Die operativen Ärzte haben ein Leistungsinteresse. Sie möchten die zur Verfügung gestellten OP-Kapazitäten nach ihren Vorgaben und ihrer Organisationsbedingungen kontrollieren und ausführen. Die Anästhesie und die Funktionsdienste haben ein Organisationsinteresse. Für sie sind die prozessualen Abläufe im OP, die Reduktion von Zusatztätigkeiten und das optimierte Ablaufen von ineinandergreifenden Prozessen wichtig. Die operativen Ärzte haben ebenso ein Interesse an optimierten Abläufen, jedoch deckt sich dies nicht immer mit den Organisationsinteressen. Ein weiterer Fokus gilt dem Patienteninteresse. Welches Interesse hat dieser, ist es wirklich führend in der Prozessorganisation verankert und wie kann das OP-Management es umsetzen? Das OP-Management wiederum versucht, allen drei Interessensgruppen Genüge zu tun.

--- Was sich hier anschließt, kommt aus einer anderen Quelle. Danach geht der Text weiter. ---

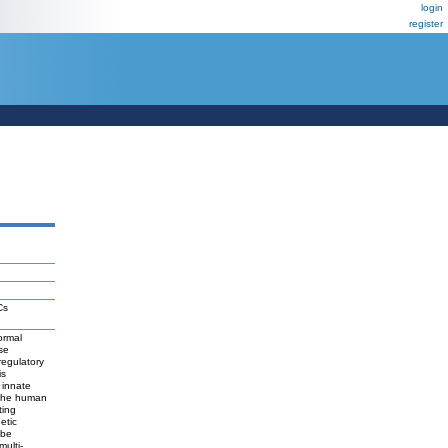
login
register
Cs
ormal
se
regulatory
is
 innate
e the human
ting
etic
 be
ulti-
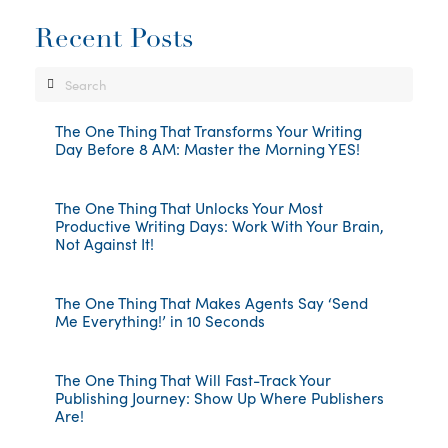
Recent Posts
Search
The One Thing That Transforms Your Writing
Day Before 8 AM: Master the Morning YES!
The One Thing That Unlocks Your Most
Productive Writing Days: Work With Your Brain,
Not Against It!
The One Thing That Makes Agents Say ‘Send
Me Everything!’ in 10 Seconds
The One Thing That Will Fast-Track Your
Publishing Journey: Show Up Where Publishers
Are!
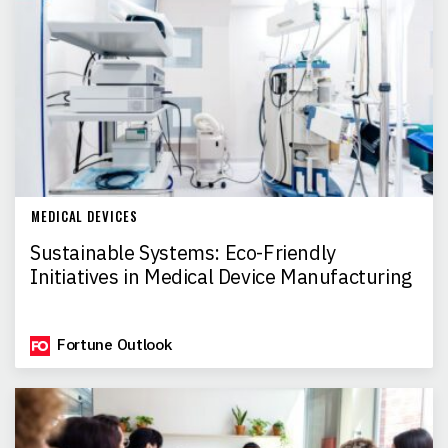
MEDICAL DEVICES
Sustainable Systems: Eco-Friendly
Initiatives in Medical Device Manufacturing
Fortune Outlook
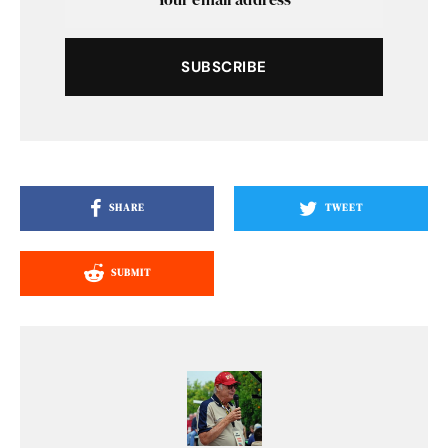
SUBSCRIBE
SHARE
TWEET
SUBMIT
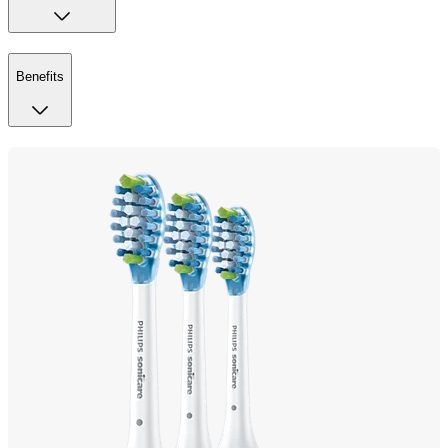
Benefits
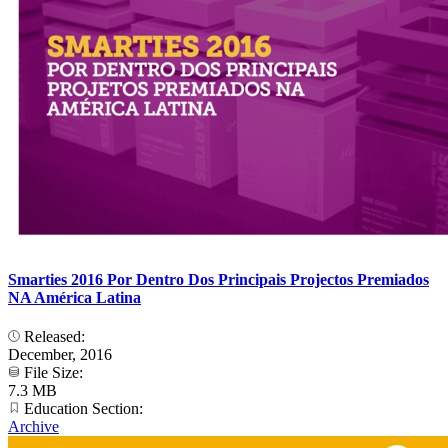
Smarties 2016 Por Dentro Dos Principais Projectos Premiados
NA América Latina
Released:
December, 2016
File Size:
7.3 MB
Education Section:
Archive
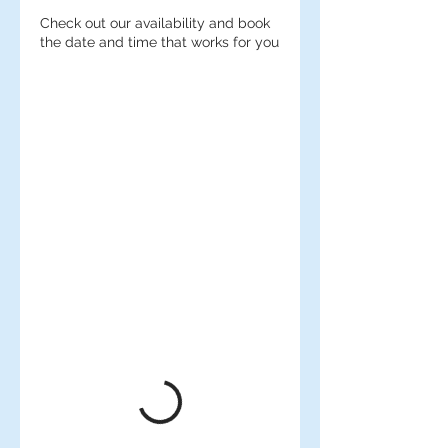
Check out our availability and book
the date and time that works for you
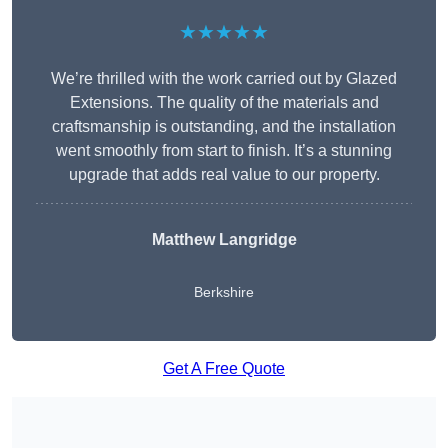
★★★★★
We’re thrilled with the work carried out by Glazed
Extensions. The quality of the materials and
craftsmanship is outstanding, and the installation
went smoothly from start to finish. It’s a stunning
upgrade that adds real value to our property.
Matthew Langridge
Berkshire
Get A Free Quote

Um OP-Planung einen Stellwert zu geben, muss sie valide und nachvollziehbar sein. Alle benötigten Informationen müssen vorhanden sein. Die vor- und nachgelagerten Strukturen müssen funktionieren und auf die Ziele eingestellt werden. Die OP-Planung muss vermitteln, dass der Plan wohl durchdacht ist. Die Mitarbeiter im OP merken sehr schnell, ob es sich um einen durchdachten OP-Plan oder eher um eine grobe Absichtserklärung für den Tag handelt. Häufig hört man die Aussage „man kann nicht alles planen“. Richtig, nicht alle Eventualitäten sind planbar – aber Zielsetzung und Anspruch müssen auch im Improvisationsmanagement hoch sein.
Weitere Ausführungen zum Thema finden sie im Buch ‚OP-Management Grundlagen, 6., neu bearbeitete und erweiterte Auflage‘.
Tipp: Nachhaltigkeit, Genauigkeit und Verbindlichkeit der OP-Planung sind essenziell für ein gutes OP- und Leistungsmanagement. Je besser die Planungsgrundlage, desto konflikt- und improvisationsreduzierter ist die Umsetzung am Tag. OP-Planbesprechungen zusammen mit den operativen Kliniken lohnen sich und können zu nachhaltiger Transparenz führen.